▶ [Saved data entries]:
------------------------------

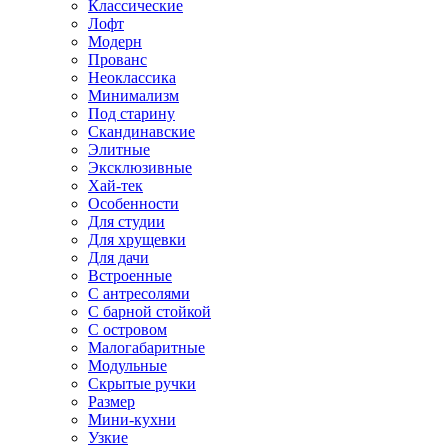
Классические
Лофт
Модерн
Прованс
Неоклассика
Минимализм
Под старину
Скандинавские
Элитные
Эксклюзивные
Хай-тек
Особенности
Для студии
Для хрущевки
Для дачи
Встроенные
С антресолями
С барной стойкой
С островом
Малогабаритные
Модульные
Скрытые ручки
Размер
Мини-кухни
Узкие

------------------------------

Print the data above exactly; drop every picture.

Классические
Лофт
Модерн
Прованс
Неоклассика
Минимализм
Под старину
Скандинавские
Элитные
Эксклюзивные
Хай-тек
Особенности
Для студии
Для хрущевки
Для дачи
Встроенные
С антресолями
С барной стойкой
С островом
Малогабаритные
Модульные
Скрытые ручки
Размер
Мини-кухни
Узкие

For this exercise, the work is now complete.